China’s trading partners have seen once dependable surpluses wither away, or already existing deficits grow to frustrating levels. This presents a starkly different picture than during the heyday of China’s global growth — where GDP growth rates topped 10 percent per year, versus below seven percent today. The map below shows worldwide monthly average trade deficits and surpluses with China from January 2015 to July 2015. Red indicates a deficit; the deeper the red, the higher the monthly deficit. Click on any country for data:
Source: China General Administration of Customs, calculations by Rhodium Group
As China has entered deeper into a structural adjustment, with lower levels of investment and infrastructure growth, as well as lower energy intensity in economic activity, its trading partners have felt the squeeze. The map below shows the drop or rise in each country’s trade balance with China when comparing the January-July 2015 time period against the same period the previous year. Red indicates a drop; the deeper the red, the sharper the monthly drop. Click on any country for data:
The United States has long had large deficits with China, and those have only gotten larger over the past year. Germany has seen its surplus shrink by more than a third as export of automobiles has fallen. And India, in the midst of advancing a bold economic program to support domestic manufacturing, has seen its deficit increase drastically. In China’s near periphery, Thailand is now running a deficit. Myanmar and Singapore have seen their deficits explode.

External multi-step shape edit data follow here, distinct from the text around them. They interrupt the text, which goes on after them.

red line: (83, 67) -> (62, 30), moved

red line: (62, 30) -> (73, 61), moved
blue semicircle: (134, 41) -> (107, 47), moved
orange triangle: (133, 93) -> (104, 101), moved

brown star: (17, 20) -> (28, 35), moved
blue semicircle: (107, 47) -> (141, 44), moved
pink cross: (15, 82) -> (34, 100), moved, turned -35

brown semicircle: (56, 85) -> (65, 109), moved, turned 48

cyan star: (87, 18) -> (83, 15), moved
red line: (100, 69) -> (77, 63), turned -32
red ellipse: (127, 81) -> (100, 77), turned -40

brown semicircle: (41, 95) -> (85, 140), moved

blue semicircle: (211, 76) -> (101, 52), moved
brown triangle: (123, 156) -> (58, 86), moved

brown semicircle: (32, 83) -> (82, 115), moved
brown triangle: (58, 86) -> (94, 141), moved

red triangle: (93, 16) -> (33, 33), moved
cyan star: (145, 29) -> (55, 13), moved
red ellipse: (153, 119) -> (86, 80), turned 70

Particularly hard hit is Australia, which during the first seven months of 2014 ran a surplus of more than $5.5 billion a month with China, a growing interdependence that caused many to ask how the country would balance the security relation with the United States and a trade relation with China. But over the first seven months of 2015, Australia’s monthly surplus has fallen by an average of more than $2.3 billion versus one year ago, as commodity prices, largely iron ore, have fallen and China’s construction has slowed.

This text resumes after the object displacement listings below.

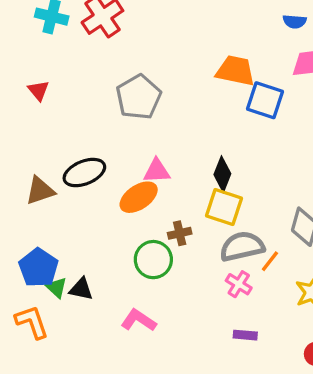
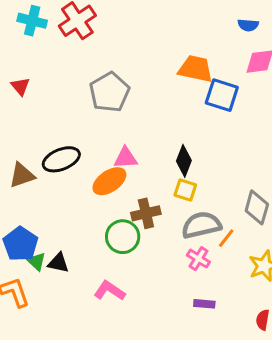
yellow square: (224, 207) -> (185, 190), size x0.7
brown cross: (180, 233) -> (146, 213), size x1.4

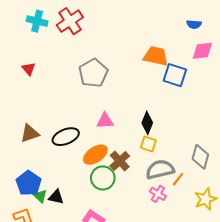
black ellipse: (61, 159) -> (66, 137), moved
orange ellipse: (109, 181) -> (95, 155), moved
brown cross: (146, 213) -> (120, 161), turned -30

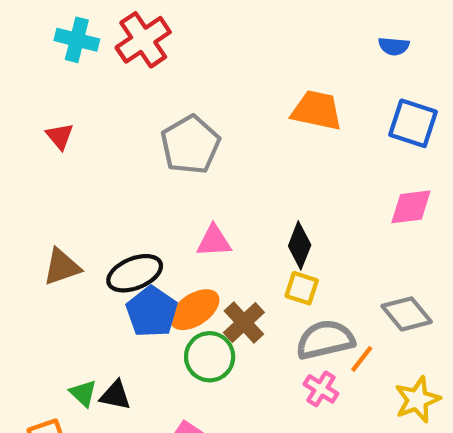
pink diamond: (202, 51) -> (411, 207), moved
blue square: (175, 75) -> (413, 123), moved
gray diamond: (200, 157) -> (407, 314), turned -55
blue pentagon: (29, 183) -> (152, 312), moved

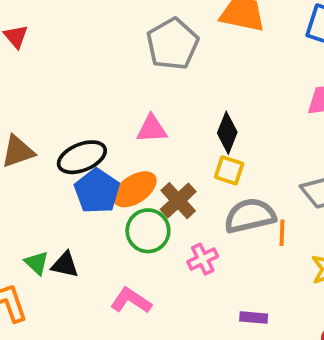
gray pentagon: (190, 145) -> (172, 44), moved
orange line: (362, 359) -> (282, 233), turned -36
pink cross: (321, 389) -> (203, 259), moved, turned 32

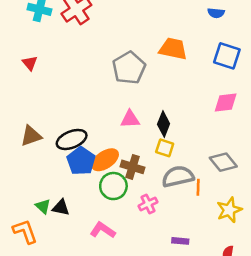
pink triangle: (152, 129) -> (130, 119), moved
brown cross: (178, 201) -> (132, 167), turned -30

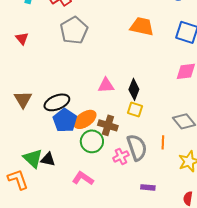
gray pentagon: (129, 68) -> (74, 30), moved
brown triangle: (31, 136) -> (23, 99), turned -42
gray semicircle: (178, 176) -> (137, 147), moved, turned 84
green triangle: (43, 206) -> (33, 158), size x1.5

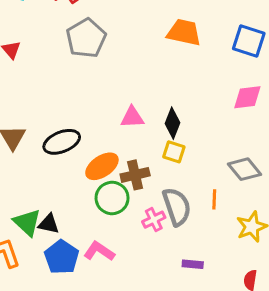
blue pentagon: (65, 120) -> (62, 257), moved
brown cross: (108, 125) -> (135, 175), turned -30

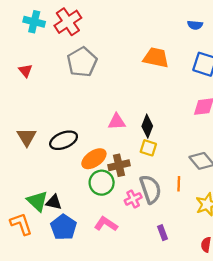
pink L-shape: (99, 251) -> (106, 224), moved
purple rectangle: (193, 264) -> (162, 233), turned 64

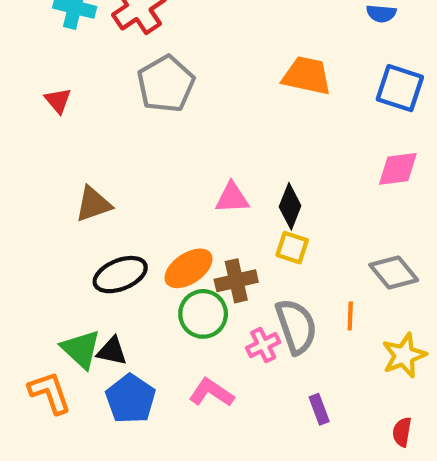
brown triangle: (27, 137) -> (93, 204), moved, turned 42
black ellipse: (64, 140) -> (120, 275), moved

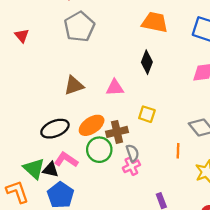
brown triangle: (93, 204) -> (74, 85), moved
black diamond: (290, 206) -> (147, 62), moved
gray semicircle: (296, 326) -> (133, 153), moved, size x0.6
pink L-shape: (211, 393) -> (66, 160), moved

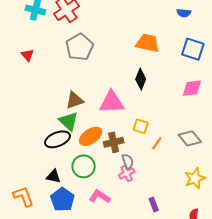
pink triangle: (115, 88) -> (112, 102), size x1.5
green circle: (99, 150) -> (84, 166), moved
orange line: (178, 151) -> (157, 143), moved, turned 32
pink L-shape: (66, 160) -> (100, 196), moved
green triangle: (34, 168) -> (68, 121), moved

Other countries have seen similar declines. Brazil’s monthly surplus, driven by sales of iron ore and petroleum, has fallen by more than $820 million in 2015, contributing to an economic crisis that has led to the downgrade of the country’s credit rating to junk. Angola and South Africa, which mostly sell oil and minerals like chromium and manganese, have seen even greater declines, of $1.2 billion and $1.4 billion, respectively. That adds up quickly; the Angolan economy has seen $9 billion less in the first seven months of the year from China alone. These falling revenues have knock-on effects as well; investors, seeing the declining revenues, defer or cancel fixed asset investment. Africa has been hit hard by these shifts. It’s an open question whether Beijing will continue to find itself feted on the continent if the money stops flowing.

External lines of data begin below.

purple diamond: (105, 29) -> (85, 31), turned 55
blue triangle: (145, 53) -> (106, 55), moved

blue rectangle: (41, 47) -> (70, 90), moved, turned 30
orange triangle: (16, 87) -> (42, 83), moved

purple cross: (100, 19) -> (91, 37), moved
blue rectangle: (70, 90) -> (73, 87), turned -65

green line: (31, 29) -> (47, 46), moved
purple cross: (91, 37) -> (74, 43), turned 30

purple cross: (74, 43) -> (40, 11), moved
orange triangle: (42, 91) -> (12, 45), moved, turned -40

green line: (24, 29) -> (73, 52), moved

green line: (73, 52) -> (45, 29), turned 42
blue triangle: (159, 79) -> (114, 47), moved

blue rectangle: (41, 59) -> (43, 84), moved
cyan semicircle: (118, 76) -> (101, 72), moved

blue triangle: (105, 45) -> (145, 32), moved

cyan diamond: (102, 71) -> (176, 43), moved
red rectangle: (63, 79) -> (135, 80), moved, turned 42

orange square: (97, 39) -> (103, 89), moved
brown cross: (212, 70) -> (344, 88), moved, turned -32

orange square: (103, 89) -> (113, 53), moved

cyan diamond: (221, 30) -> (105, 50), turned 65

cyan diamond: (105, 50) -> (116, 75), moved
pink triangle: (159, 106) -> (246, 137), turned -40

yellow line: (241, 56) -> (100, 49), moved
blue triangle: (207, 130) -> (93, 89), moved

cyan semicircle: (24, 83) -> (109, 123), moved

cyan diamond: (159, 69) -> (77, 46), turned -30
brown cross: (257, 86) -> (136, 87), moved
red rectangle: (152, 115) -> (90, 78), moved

And some countries have shifted from running surpluses to running deficits. Costa Rica had been averaging a surplus of $300 million a month from sales of computer parts; it is now running a deficit of $24 million. Perhaps sensing that its trading partners’ positive feelings towards it were buoyed by these surpluses, China has turned to gifts to maintain positive relations: Beijing recently gave the Costa Rican Ministry of Public Security two aircraft, valued at $18 million. These changes extend into Asia as well. Thailand, which sells oil and rubber to China, buying electronics and machinery in return, has reversed its once-hefty surplus with China, and is now running a deficit as well.
To be sure, there are many ways to evaluate trade relations, especially with the world’s largest exporter. It’s not necessarily counter to a country’s interests to have a trade deficit with China; neither is it necessarily beneficial to have a surplus. But there’s no question that the balance of trade affects each country’s domestic perception of China, as well as China’s bargaining power worldwide.
As China works its way through a growth transition, individual reforms will have complex impacts on a wide range of economic factors, including trade and financial flows. It is hard to predict where these changes might lead. But both bullish and bearish observers should realize that their mental models of China’s economy may have a shorter shelf life than they did a few years ago.